Reliability & Durability — 10
Despite the lack of good sound quality, the Line 6 Spider IV 30's disadvantages are compensated by its superior reliability. I've used this guitar amp in a total of 8 gigs so far, and none of the amp's transistors have failed ever since. The hardware has lasted very long, and it can be used without a backup amp, despite the fact that it has undergone two power surges. The construction of the amp is well-designed to withstand average human weight, although I would never stand on it.

Overall Impression — 6
As I mentioned before, I play a variety of genres, although I mostly play power metal.
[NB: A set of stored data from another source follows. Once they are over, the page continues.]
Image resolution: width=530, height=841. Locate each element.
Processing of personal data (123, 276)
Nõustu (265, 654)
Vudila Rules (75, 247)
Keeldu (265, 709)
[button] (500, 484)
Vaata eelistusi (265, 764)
I've been using this guitar amp ever since I began to learn how to play guitar for real when I was back in Grade 9 in high school. Because I didn't know much about the guitar amps before I bought the Line 6 amp, I had a hard time trying to cope with this amp's lack of user-friendliness and inferior tone quality. Ironically, this guitar amp definitely withstands major abuses without fail. It has served me quite well to this day, and I probably am planning to keep on using it for the time being until either it reaches its breaking point and malfunctions, or I gain enough money to replace it with a better amp.

Many people who have given a negative rating to this guitar amp mentioned that the quality of the gain sounds were unfixable. The answer I would give to them is this: keep the amp's presets on CLEAN mode, and just simply run any guitar effects you may have in replacement of the Spider IV's distortions. (Don't forget to add Compression and Boost if you need the extra gain.) If this amp was stolen or lost, I'd definitely updrage to a better solid-state amp, but for now, until this amp gives up on me, I'd have to be satisfied with what I have. Overall, I am rating this a 6 because I may be somewhat satisfied with it for now, but there's always gonna be another amp that will suit me ways better than this... Perhaps a Roland amp next time?

2 comments sorted by best / new / date

    All those complaints about 30 watts not being enough...my entire group is mic'd for every show.All I care about is the tone.I use my Spider to get a nice fender blackface tone,then let the sound system handle the room volume.Our sound crew has a monitor system that allows me to hear myself as well as any other instrument or singer at any volume.If I want to hear the keys lower or louder,vocals,bass,or whatever,they can adjust any of our monitors seperately.It may not be as loud as my 4-10 blues Deville,but is lighter and allows me to keep the stage volume low.Our group plays Motown,R&B,and funk,so I can't comment on the distortion settings,but the clean tones are great,and it doesn't get lost in the mix.We have a front line of 5 vocals,and the backline is 2 keyboards,sax,drums,and guitar. It's all about the amp's tone and a good sound system to handle the volume for me.